ENTRIES SUPPLIED.

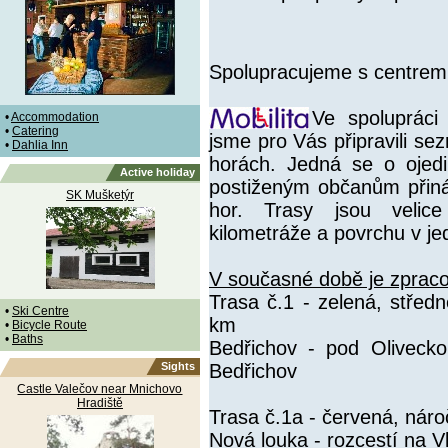
Spolupracujeme s centrem
Ve spoluprác
•
Accommodation
•
Catering
jsme pro Vás připravili se
•
Dahlia Inn
horách. Jedná se o ojedin
Active holiday
postiženým občanům přiná
SK Mušketýr
hor. Trasy jsou velice
kilometráže a povrchu v jed
V současné době je zprac
Trasa č.1 - zelená, střed
•
Ski Centre
km
•
Bicycle Route
•
Baths
Bedřichov - pod Oliveck
Sights
Bedřichov
Castle Valečov near Mnichovo
Hradiště
Trasa č.1a - červená, nár
Nová louka - rozcestí na V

BRIEF. Find the string "Trasa" in the records, then copy each line where it occurs.

ANSWER SECTION.
Trasa č.1 - zelená, střed
Trasa č.1a - červená, nár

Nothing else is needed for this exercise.